さて、分解したパーツはキャブ洗浄専用のクリーニングケミカルを利用しよう。ちなみにこの商品は、クリーナー原液とガソリンを混ぜてパーツを浸すことでガム状のスラッジやカーボンを溶かすといった商品だ。ガソリンで割るのが正解で、原液のままではほぼ効果を得ることができない。つまりガソリンで希釈して初めて効果を発揮するのがこのケミカルなのだ。
過去にモトメンテ本誌では、このケミカルを使って数多くのキャブレターオーバーホールを実践したが、各種ジェットやスクリュー関係部品はもちろん、キャブボディー内部の各種通路の奥底まで、しっかり洗浄でき、キャブ本来の性能を回復することができた。カーボンスラッジばかりではなく、キャブボディー特有の汚れやある程度の腐食も取り除くので、洗浄後はキャブレター特有の風合いを取り戻せたケースもあった。

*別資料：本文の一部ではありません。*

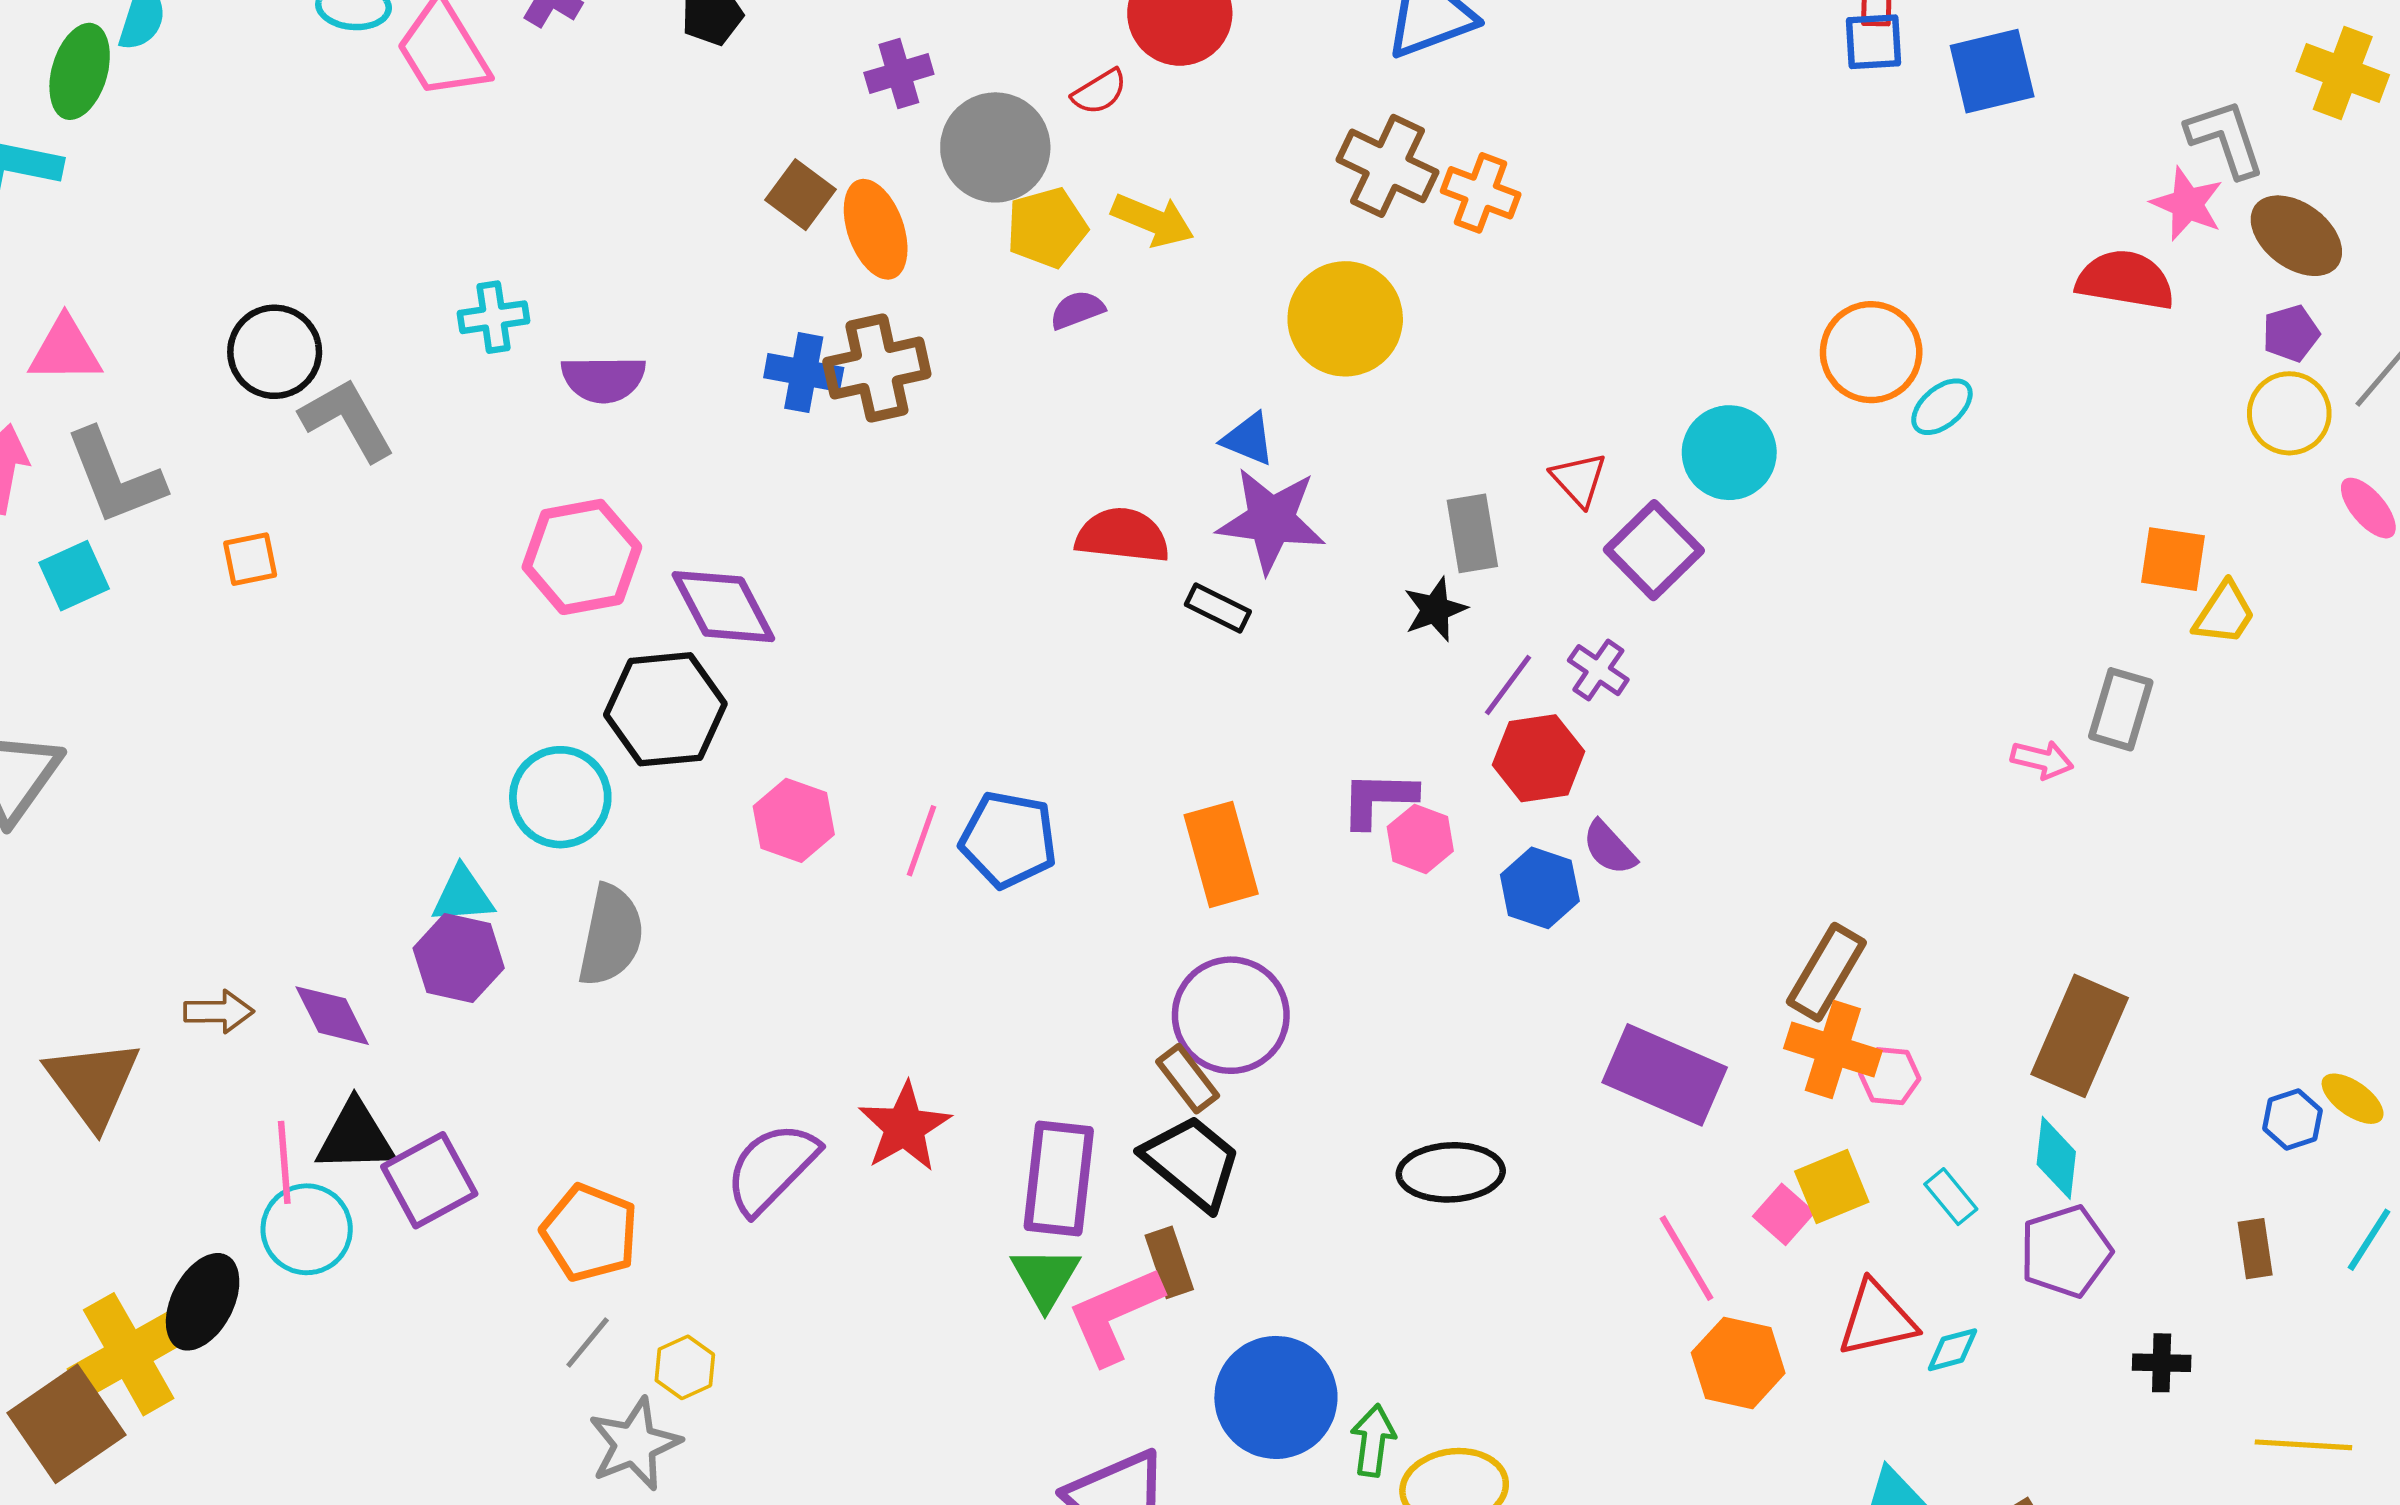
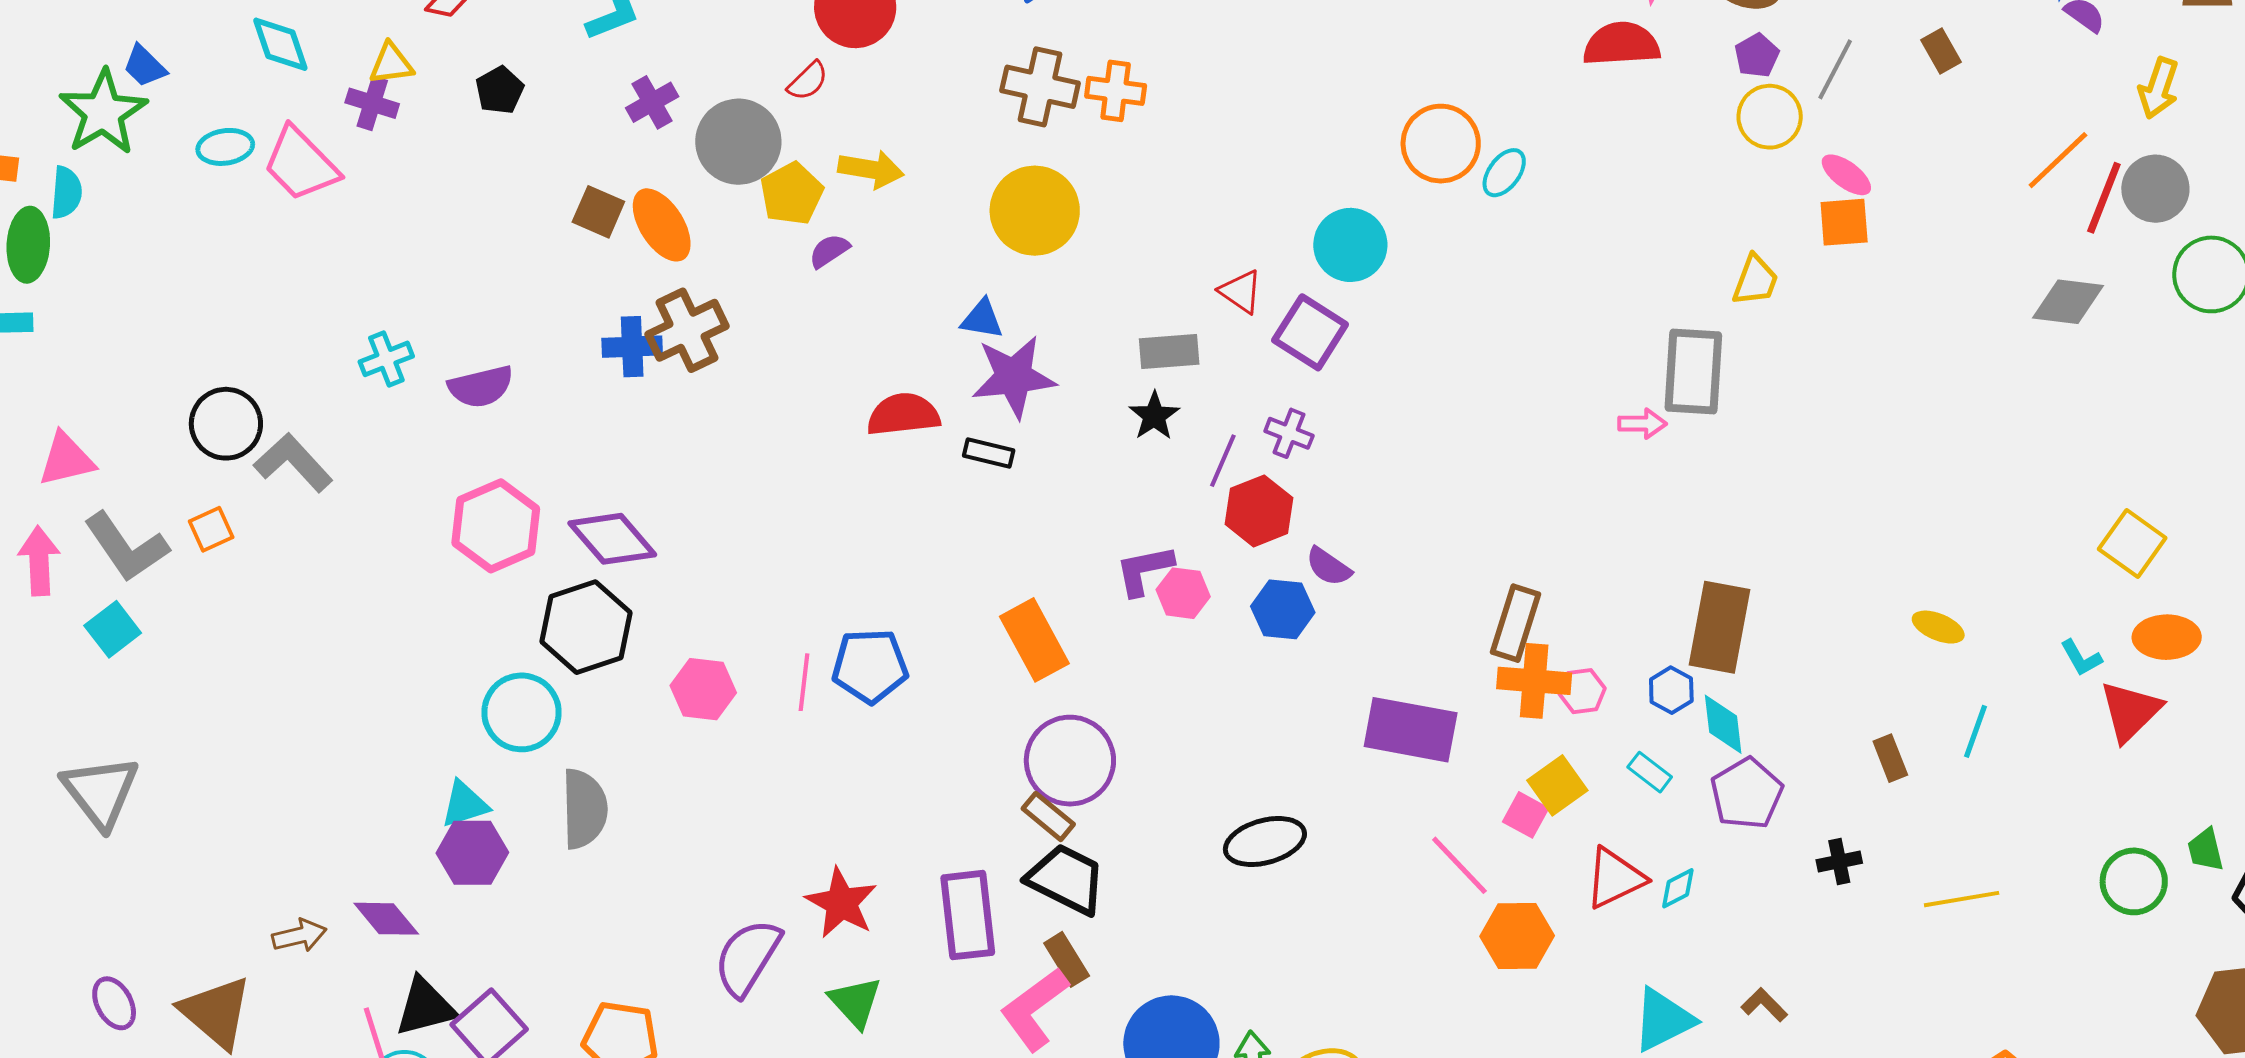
gray rectangle: (1472, 533) -> (1169, 352), turned -72
orange square: (250, 559) -> (211, 529), moved
orange square: (2173, 559) -> (1844, 222), moved
gray rectangle: (2121, 709) -> (1693, 371), size x1.4
blue hexagon: (2292, 1119) -> (1671, 690), moved
green triangle: (1045, 1278) -> (855, 1002), moved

実際の利用方法には2パターンある。ガソリンで希釈したクリーナー液を準備し、フューエルチューブからキャブレターに注入。しばらく待つと(1時間程度)、キャブ内部の汚れが分解されるので、その状態のままでガソリンタンクにフューエルチューブをつなぎエンジン始動を試みる。これが非分解メンテナンスである。もうひとつは完全バラバラに分解したパーツをクリーナー液に浸し(程度によって3時間~半日)、各部の汚れを徹底的に落とした後に組み立て復元する。この作業の際には、ペットボトルをカッターナイフでカットして、洗浄トレイにするのが良い。少ない洗浄液でも有効に使えるからだ。また、作業ライトを近づけ、白熱球の熱を利用してクリーナー液を温めることで、カーボンスラッジの分解速度は早まるようだ。